Depending on your provider, they might be able to tailor the projected initial amount used in conjunction with any existing bank balance.
That way, you can theoretically evade losing any benefits you claim.
However, before you jump straight in, it’s essential to get advice from your broker and a financial adviser so that they can thoroughly evaluate your circumstances.
How Much Can You Borrow?
The amount you can borrow will depend on your age, your property value, and the state of your health
It is possible to unlock between 20% and 65% of the equity (or value) locked into your estate.
Though the exact amount will vary from one individual to another, depending on your circumstances.
That said, it only takes a few seconds to see how much tax-exempt cash you could unleash with our online equity release calculator.
How Does A Drawdown Mortgage Work?
A drawdown mortgage is a form of equity release loan that lets you release funds as and when you need to, rather than in one lump sum.
Instead of paying interest on the entire balance of the mortgage, the mortgage scheme allows you to borrow as much you need from a pool of funds held in a ‘reserve ‘by your lender.
The interest is charged on the amount you’ve drawn down and not on the entire amount available to you in reserve.
How Long Does It Take To Drawdown Mortgage Funds?
It usually takes around three to four weeks to get your loan approval and then another five to six weeks to receive your drawdown funds officially.
Why Take the Drawdown Equity Release?
One of the biggest benefits of choosing this type of loan is that it removes the need to leave funds sitting in a bank account, and instead, you leave surplus capital with your plan provider.
This means you’ll never be charged interest on the cash left with the equity release company but only on the funds you withdraw.
What's A Drawdown Facility?
It’s a drawdown loan, and it’s the reserve where you leave your unused funds until you withdraw your next mortgage amount.
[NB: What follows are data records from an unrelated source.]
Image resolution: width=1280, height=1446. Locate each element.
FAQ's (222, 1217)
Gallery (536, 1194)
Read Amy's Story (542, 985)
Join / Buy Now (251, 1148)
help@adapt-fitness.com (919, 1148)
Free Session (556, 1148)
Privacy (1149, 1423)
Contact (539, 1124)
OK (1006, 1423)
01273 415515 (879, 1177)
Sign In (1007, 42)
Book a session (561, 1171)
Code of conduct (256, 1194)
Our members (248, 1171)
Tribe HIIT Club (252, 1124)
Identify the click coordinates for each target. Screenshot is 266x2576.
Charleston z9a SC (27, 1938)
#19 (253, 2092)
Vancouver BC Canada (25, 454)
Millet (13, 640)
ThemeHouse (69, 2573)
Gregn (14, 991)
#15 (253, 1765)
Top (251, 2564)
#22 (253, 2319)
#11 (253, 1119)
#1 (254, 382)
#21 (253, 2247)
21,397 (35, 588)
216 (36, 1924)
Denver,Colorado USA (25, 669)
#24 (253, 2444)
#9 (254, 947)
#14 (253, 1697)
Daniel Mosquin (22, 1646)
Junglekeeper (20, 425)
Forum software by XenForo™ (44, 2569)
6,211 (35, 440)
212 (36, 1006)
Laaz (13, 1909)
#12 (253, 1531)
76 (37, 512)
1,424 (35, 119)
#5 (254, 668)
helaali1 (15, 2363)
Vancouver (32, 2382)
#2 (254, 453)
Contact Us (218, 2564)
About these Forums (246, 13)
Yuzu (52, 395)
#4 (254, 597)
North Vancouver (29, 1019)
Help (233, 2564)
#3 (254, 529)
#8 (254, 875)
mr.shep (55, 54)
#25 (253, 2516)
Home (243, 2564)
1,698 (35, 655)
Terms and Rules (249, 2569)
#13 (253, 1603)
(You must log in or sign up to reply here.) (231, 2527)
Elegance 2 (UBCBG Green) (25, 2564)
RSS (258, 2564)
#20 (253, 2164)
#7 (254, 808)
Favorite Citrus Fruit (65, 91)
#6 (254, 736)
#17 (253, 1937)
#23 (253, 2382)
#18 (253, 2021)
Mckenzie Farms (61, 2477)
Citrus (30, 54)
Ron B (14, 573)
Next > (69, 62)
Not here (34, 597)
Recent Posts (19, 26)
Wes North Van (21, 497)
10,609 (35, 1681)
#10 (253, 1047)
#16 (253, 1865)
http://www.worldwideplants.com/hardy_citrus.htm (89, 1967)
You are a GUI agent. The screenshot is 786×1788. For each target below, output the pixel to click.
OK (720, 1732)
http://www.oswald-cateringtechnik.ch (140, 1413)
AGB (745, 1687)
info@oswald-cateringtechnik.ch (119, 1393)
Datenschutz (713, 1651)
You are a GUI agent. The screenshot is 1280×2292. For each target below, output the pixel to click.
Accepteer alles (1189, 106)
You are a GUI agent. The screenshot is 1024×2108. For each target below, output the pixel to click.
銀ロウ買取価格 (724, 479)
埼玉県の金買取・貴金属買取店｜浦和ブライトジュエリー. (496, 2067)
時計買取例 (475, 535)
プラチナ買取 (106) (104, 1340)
You leave your drawdown reserve with your plan provider.
Taking out a drawdown lifetime mortgage might be one of the best commitments you will ever make, particularly as it is less likely to affect means-tested benefits.
However, even with all the fantastic features of this plan, it’s vital that you consider all your choices carefully and seek specialist advice from your financial consultant.
It is also best to involve your family to ensure you make the best decision when it comes to a drawdown equity release scheme.